心身の主に心のほうの不調で学校を休んでしまうタイプの女の子っているよね、目の下に隈があって細くて長い黒髪の女の子。ああいう子のこと多分ずうっと昔から同情する素振りで見下している。体調不良なんて誰にだってあるのにたかだかそれが体に出たくらいで人にチヤホヤされたり、やりたくないことをやらないで済んでいるのはずるいって思う私の中の小学4年生は、ひとつ上の階段にぴょいっと飛び乗って19歳の私を見下して笑う。あっはは、あんたもダサくなったねぇと言う声は階段の奥行きのせいでガンガン脳ミソで反響する。
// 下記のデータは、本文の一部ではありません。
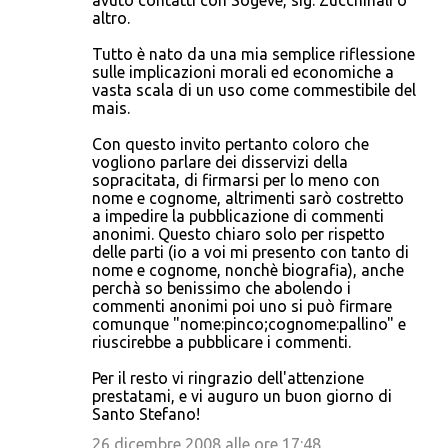
avuto contatti con Sogeve, sig. Zucchinali o
altro.
Tutto è nato da una mia semplice riflessione
sulle implicazioni morali ed economiche a
vasta scala di un uso come commestibile del
mais.
Con questo invito pertanto coloro che
vogliono parlare dei disservizi della
sopracitata, di firmarsi per lo meno con
nome e cognome, altrimenti sarò costretto
a impedire la pubblicazione di commenti
anonimi. Questo chiaro solo per rispetto
delle parti (io a voi mi presento con tanto di
nome e cognome, nonchè biografia), anche
perchà so benissimo che abolendo i
commenti anonimi poi uno si può firmare
comunque "nome:pinco;cognome:pallino" e
riuscirebbe a pubblicare i commenti.
Per il resto vi ringrazio dell'attenzione
prestatami, e vi auguro un buon giorno di
Santo Stefano!
26 dicembre 2008 alle ore 17:48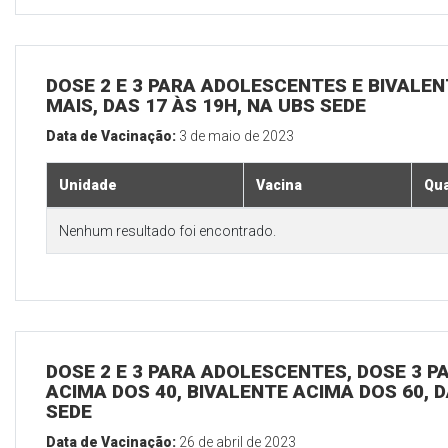
DOSE 2 E 3 PARA ADOLESCENTES E BIVALEN
MAIS, DAS 17 ÀS 19H, NA UBS SEDE
Data de Vacinação:
3 de maio de 2023
Unidade
Vacina
Qua
Nenhum resultado foi encontrado.
DOSE 2 E 3 PARA ADOLESCENTES, DOSE 3 P
ACIMA DOS 40, BIVALENTE ACIMA DOS 60, D
SEDE
Data de Vacinação:
26 de abril de 2023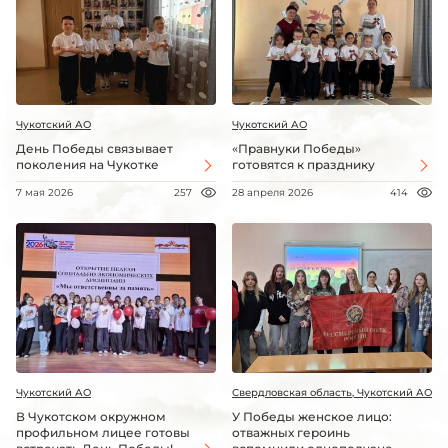
Чукотский АО
Чукотский АО
День Победы связывает
«Правнуки Победы»
поколения на Чукотке
готовятся к празднику
7 мая 2026
257
28 апреля 2026
414
Чукотский АО
Свердловская область, Чукотский АО
В Чукотском окружном
У Победы женское лицо:
профильном лицее готовы
отважных героинь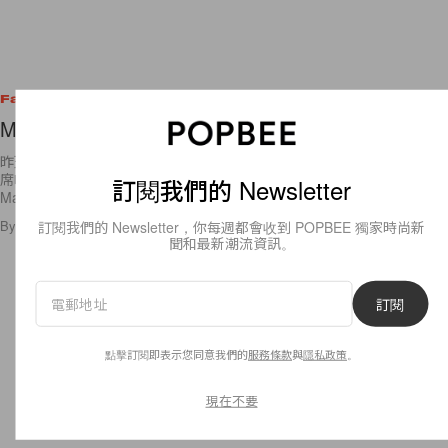
Fashion
MET Costume Institute Gala 2009 Favorite.
昨天的MET Costume Institute Gala 2009，不少女星都以華麗的晚裝出
席呢。以下選出了自己最喜歡的三位跟大家分享。 Kate Moss是日選了
訂閱我們的 Newsletter
Marc
By
popbeebee
/
2009年5月5日
109
0
訂閱我們的 Newsletter，你每週都會收到 POPBEE 獨家時尚新
聞和最新潮流資訊。
訂閱
點擊訂閱即表示您同意我們的
服務條款
與
隱私政策
。
現在不要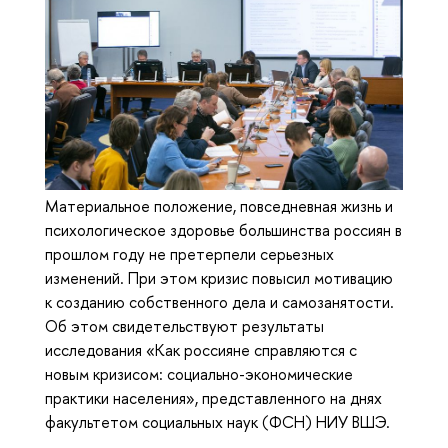
Материальное положение, повседневная жизнь и
психологическое здоровье большинства россиян в
прошлом году не претерпели серьезных
изменений. При этом кризис повысил мотивацию
к созданию собственного дела и самозанятости.
Об этом свидетельствуют результаты
исследования «Как россияне справляются с
новым кризисом: социально-экономические
практики населения», представленного на днях
факультетом социальных наук (ФСН) НИУ ВШЭ.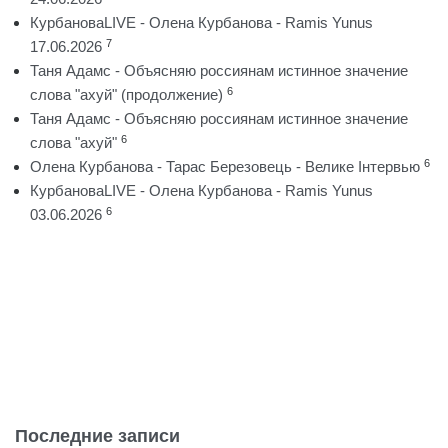
КурбановаLIVE - Олена Курбанова - Ramis Yunus
7
17.06.2026
Таня Адамс - Объясняю россиянам истинное значение
6
слова "ахуй" (продолжение)
Таня Адамс - Объясняю россиянам истинное значение
6
слова "ахуй"
6
Олена Курбанова - Тарас Березовець - Велике Інтервью
КурбановаLIVE - Олена Курбанова - Ramis Yunus
6
03.06.2026
Последние записи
5日くらい前から食べては嘔吐の繰り返しでなにやら私はいつも酸っぱい匂いのする女。体言止めはいけすかないからやめたまえよ。けど心身の不調でなにかを放り出すわけにいかないし、そんなことしたらたちまち私は私である価値がなくなってしまうし、やることやらなかったら駄目な子認定されちゃうよねぇ。ということでなんとなくばたばたと動いて気をまぎらわせテいたわけ。
目の下に隈のあるタイプの女の子のことを、多分わたしはあんまり見たくない。けど頑張って視界に入れないようにすることがイコールものすごくエネルギーをつかって対象のことを意識していないといけないのと一緒で、見たくないからこそずっと見ていないといけないんだ。多分。気が滅入るなあ。

どうしてこんなこと書いてるのか分からない。物を書きたくなるのについて回る動機の数は多分いつだって複数だ。救われたいのにそれを他人に任せたらたちまち自意識に足を絡め取られて何かが折れる気がする。自分が嫌悪していた対象に成り下がるなんてそれこそ目も当てられないのではないか。

憧れで好きなわけじゃないけどあんまりにも格好良くて面白くて素敵で怖くて怖くて、片道2時間弱かけてだって彼の姿で満たされたいのでした。めくらぶどうはワタクシで虹はあの人だと分かった時にはもう新宿。酔った頬に風がちめたい!